Eligibility Criteria
Inclusion Criteria: * (1) Age ≥ 18 years (2) Primary IgA nephropathy confirmed by renal-biopsy pathology within the past 2 weeks (3) eGFR ≥ 20 mL/min/1.73 m² (4) 24-hour urinary protein 0.5-3.5 g/day (5) Patient has been fully informed, agrees to receive supportive care plus budesonide enteric-coated capsules, and has signed the informed-consent form Exclusion Criteria: * (1) Secondary IgAN attributable to, but not limited to, Henoch-Schönlein purpura, systemic lupus erythematosus, liver cirrhosis, rheumatoid arthritis, or ankylosing spondylitis (2) Previous renal transplantation or current dialysis (3) Co-existing glomerular disease on biopsy (e.g., C3 glomerulopathy, diabetic nephropathy) or nephrotic syndrome (4) Acute, chronic, or latent infection, including hepatitis, tuberculosis, HIV, or chronic urinary-tract infection (5) Type 1 or type 2 diabetes with poor control (HbA1c \> 9 %) (6) History of unstable angina, NYHA class III/IV congestive heart failure, or clinically significant arrhythmia (7) Uncontrolled hypertension (systolic ≥ 160 mmHg or diastolic ≥ 90 mmHg) (8) Malignancy diagnosed within the past 5 years (9) Known glaucoma, cataract, or history of cataract surgery (10) Gastro-intestinal disorders that may interfere with drug release or efficacy (peptic-ulcer disease, inflammatory bowel disease, chronic diarrhea) (11) Previous severe adverse reaction to corticosteroids, including psychotic symptoms (12) Concomitant use of potent cytochrome P450 3A4 (CYP3A4) inhibitors (13) Pregnancy, lactation, or unwillingness to use highly effective contraception during treatment and the 3-month follow-up (applies to women of child-bearing potential) (14) Patients whom the investigator deems unsuitable for budesonide enteric-coated-capsule therapy
Frequently Asked Questions
Who can join the NCT07585981 clinical trial?

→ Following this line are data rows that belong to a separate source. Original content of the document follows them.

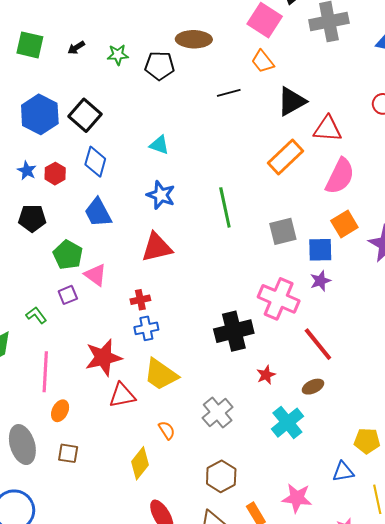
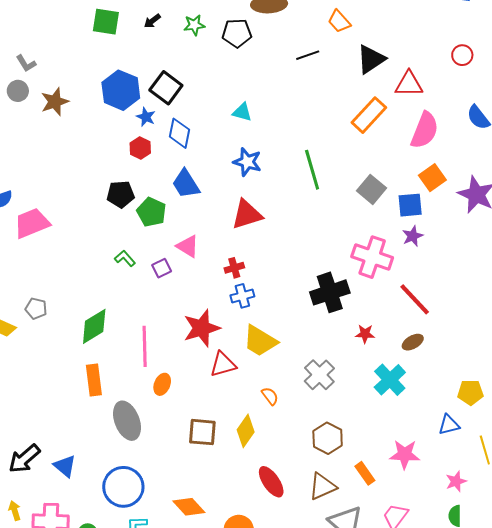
blue star: (27, 171) -> (146, 117), moved
gray square: (283, 231) -> (372, 189), turned -32
green pentagon: (68, 255) -> (151, 212), moved
green L-shape: (36, 315) -> (125, 258), moved
red star: (266, 375) -> (365, 334), turned 30
brown square: (68, 453) -> (202, 432), moved, size x1.4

This trial is open to participants of all sexes, aged 18 Years or older, studying IgA Glomerulonephritis. Full inclusion and exclusion criteria are listed in the Eligibility Criteria section. Always confirm your eligibility with the research team before applying.
Is NCT07585981 currently recruiting?
Yes, NCT07585981 is actively recruiting participants. Visit ClinicalTrials.gov or contact Chinese PLA General Hospital to inquire about joining.
Where is the NCT07585981 trial being conducted?
This trial is being conducted at Beijing, China.
Who is sponsoring the NCT07585981 clinical trial?
NCT07585981 is sponsored by Chinese PLA General Hospital. The trial plans to enroll 30 participants.